The contributing documentation referenced a path interop/examples, but the actual repository is named interop-initiative. Anyone following the setup instructions would hit a dead end immediately. A small fix, but one that makes the project more accessible to new contributors , which is exactly what the Interoperability Initiative is trying to do.

3. Add Impact and Unresolved Questions to the string interop problem statement — interop-initiative #17

The string interoperability problem statement had two sections left as TODO: an Impact section and an Unresolved Questions section. I filled both in, documenting the key pain points of Rust/C++ string interop , performance overhead from copying and re-encoding, safety risks at the boundary, adoption barriers for mixed codebases, and the way string type mismatches shrink the usable API surface on both sides.


What I Expect from This Internship

I want to come out of these three months with three things.

First, deep technical understanding of Rust’s FFI model and C++ ABI conventions. This is the kind of systems-level knowledge that takes years to accumulate informally. Having a structured project to anchor the learning makes it possible to go much deeper, much faster.

Second, experience shipping real open source work not just patches, but design decisions, documentation, and the kind of back-and-forth that turns an idea into something maintainable by others.

Third, relationships with engineers who care about the craft. Getting guidance from senior engineers working on the Rust compiler is something I value deeply. The direction I receive through this internship from engineers operating at that level is something I will carry with me for the rest of my career.

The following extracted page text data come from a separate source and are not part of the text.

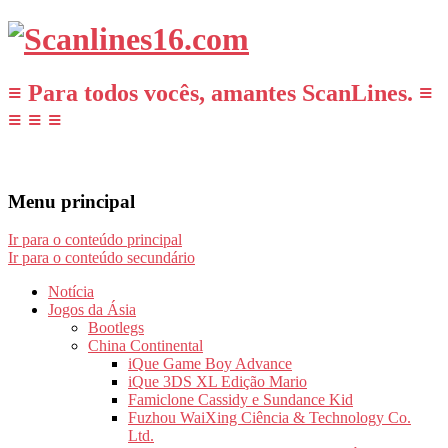
≡ Para todos vocês, amantes ScanLines. ≡
≡ ≡ ≡
Menu principal
Ir para o conteúdo principal
Ir para o conteúdo secundário
Notícia
Jogos da Ásia
Bootlegs
China Continental
iQue Game Boy Advance
iQue 3DS XL Edição Mario
Famiclone Cassidy e Sundance Kid
Fuzhou WaiXing Ciência & Technology Co.
Ltd.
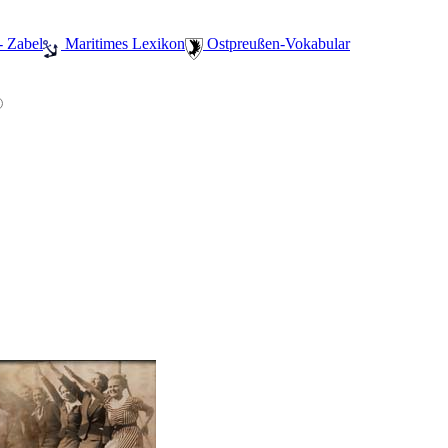
- Zabel
️ Maritimes Lexikon
️ Ostpreußen-Vokabular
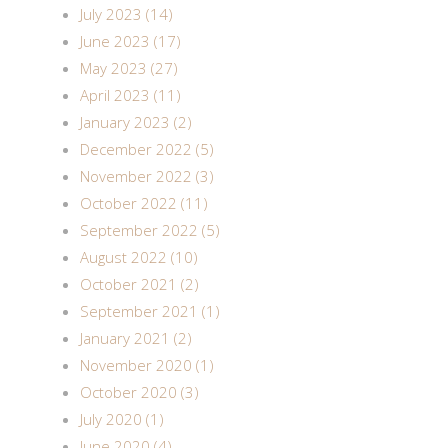
July 2023 (14)
June 2023 (17)
May 2023 (27)
April 2023 (11)
January 2023 (2)
December 2022 (5)
November 2022 (3)
October 2022 (11)
September 2022 (5)
August 2022 (10)
October 2021 (2)
September 2021 (1)
January 2021 (2)
November 2020 (1)
October 2020 (3)
July 2020 (1)
June 2020 (4)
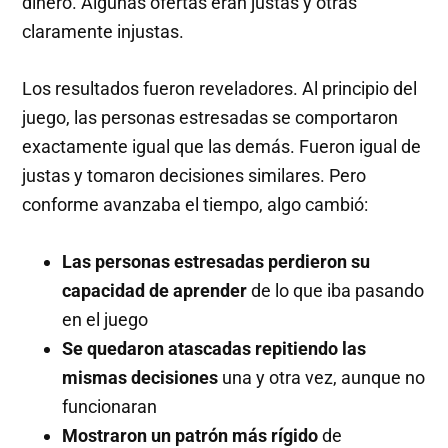
dinero. Algunas ofertas eran justas y otras
claramente injustas.
Los resultados fueron reveladores. Al principio del
juego, las personas estresadas se comportaron
exactamente igual que las demás. Fueron igual de
justas y tomaron decisiones similares. Pero
conforme avanzaba el tiempo, algo cambió:
Las personas estresadas perdieron su
capacidad de aprender
de lo que iba pasando
en el juego
Se quedaron atascadas repitiendo las
mismas decisiones
una y otra vez, aunque no
funcionaran
Mostraron un patrón más rígido
de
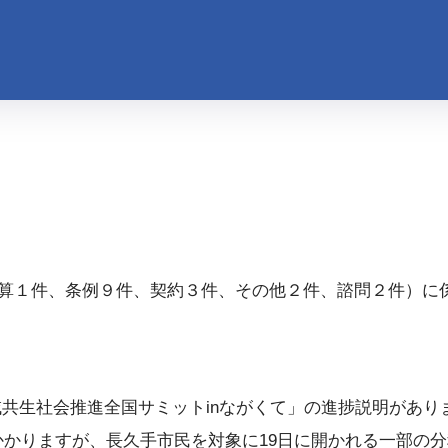
算１件、条例９件、契約３件、その他２件、諮問２件）に
「地域共生社会推進全国サミットinながくて」の進捗説明があり
がかかりますが、長久手市民を対象に19日に開かれる一部の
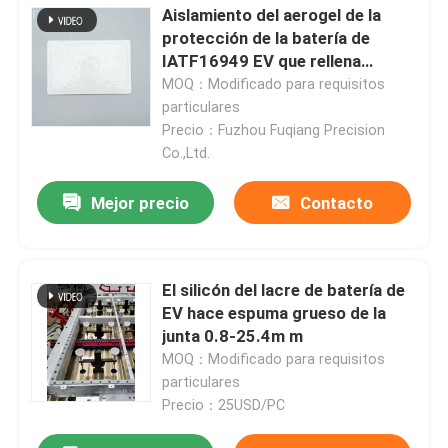
Aislamiento del aerogel de la
protección de la batería de
IATF16949 EV que rellena
conductividad termal baja
MOQ：Modificado para requisitos
particulares
Precio：Fuzhou Fuqiang Precision
Co.,Ltd.
Mejor precio
Contacto
El silicón del lacre de batería de
EV hace espuma grueso de la
junta 0.8-25.4m m
MOQ：Modificado para requisitos
particulares
Precio：25USD/PC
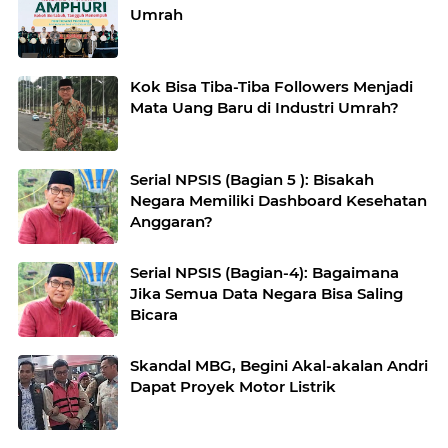
Umrah
Kok Bisa Tiba-Tiba Followers Menjadi
Mata Uang Baru di Industri Umrah?
Serial NPSIS (Bagian 5 ): Bisakah
Negara Memiliki Dashboard Kesehatan
Anggaran?
Serial NPSIS (Bagian-4): Bagaimana
Jika Semua Data Negara Bisa Saling
Bicara
Skandal MBG, Begini Akal-akalan Andri
Dapat Proyek Motor Listrik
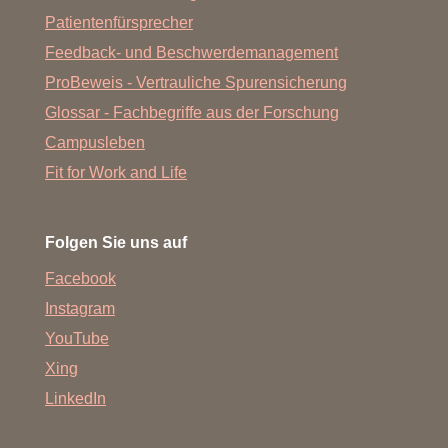
Patientenfürsprecher
Feedback- und Beschwerdemanagement
ProBeweis - Vertrauliche Spurensicherung
Glossar - Fachbegriffe aus der Forschung
Campusleben
Fit for Work and Life
Folgen Sie uns auf
Facebook
Instagram
YouTube
Xing
LinkedIn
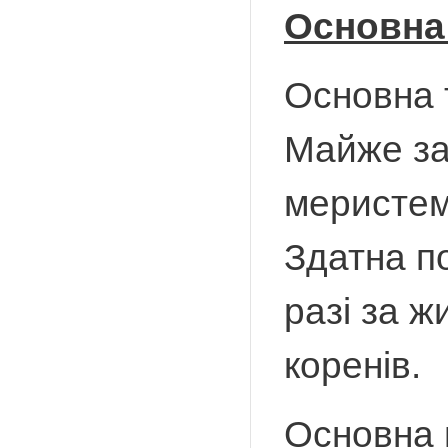
Основна 
Основна 
Майже за
меристем
Здатна п
разі за ж
коренів.
Основна 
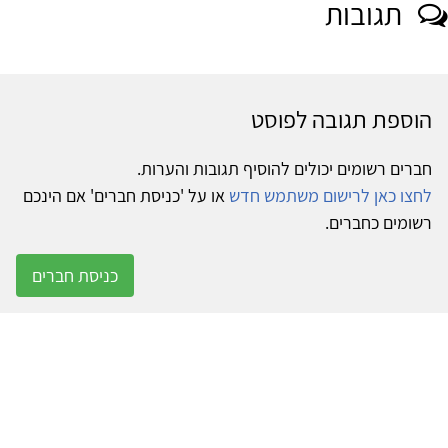
תגובות
הוספת תגובה לפוסט
חברים רשומים יכולים להוסיף תגובות והערות.
לחצו כאן לרישום משתמש חדש
או על 'כניסת חברים' אם הינכם
רשומים כחברים.
כניסת חברים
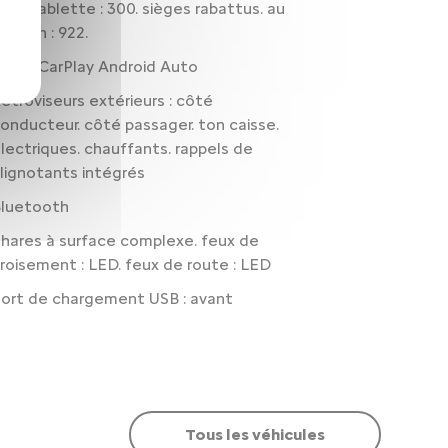
ous tablette : 300. sièges rabattus. au
avillon : 922.
pple CarPlay Android Auto
étroviseurs extérieurs : côté
onducteur. côté passager. ton caisse.
lectriques. chauffants. rappels de
lignotants intégrés
luetooth
hares à surface complexe. feux de
roisement : LED. feux de route : LED
ort de chargement USB : avant
Tous les véhicules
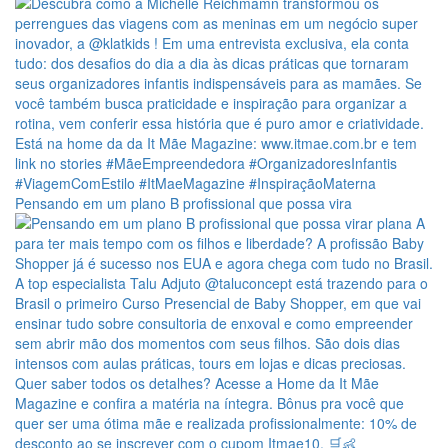
Pensando em um plano B profissional que possa vira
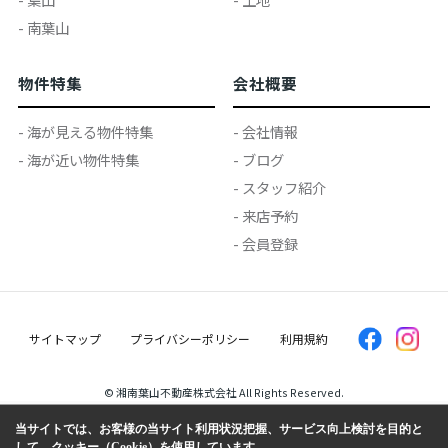
- 南葉山
物件特集
会社概要
- 海が見える物件特集
- 会社情報
- 海が近い物件特集
- ブログ
- スタッフ紹介
- 来店予約
- 会員登録
サイトマップ
プライバシーポリシー
利用規約
© 湘南葉山不動産株式会社 All Rights Reserved.
当サイトでは、お客様の当サイト利用状況把握、サービス向上検討を目的と
して、クッキー（Cookie）を使用しています。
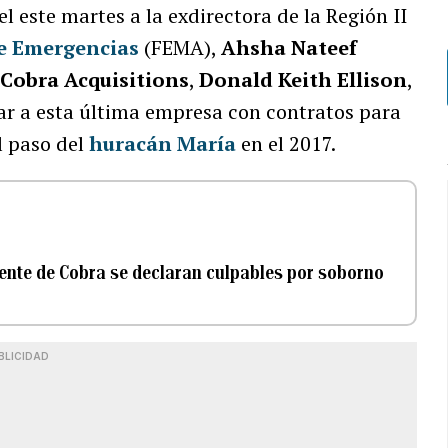
el este martes a la exdirectora de la Región II
de Emergencias
(FEMA),
Ahsha Nateef
a
Cobra Acquisitions
,
Donald Keith Ellison
,
ar a esta última empresa con contratos para
el paso del
huracán María
en el 2017.
dente de Cobra se declaran culpables por soborno
BLICIDAD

I am under no illusions that this will be easy. C++ and Rust represent two different philosophies of systems programming, and the places where they meet are genuinely complex. But that complexity is exactly what makes this work interesting.


A Note of Gratitude

To my mentor teor, the Rust Foundation team, and the Outreachy organisers: thank you for creating a programme that made it possible for someone like me to get here. I do not take that lightly.

This post is licensed under CC BY 4.0 by the author.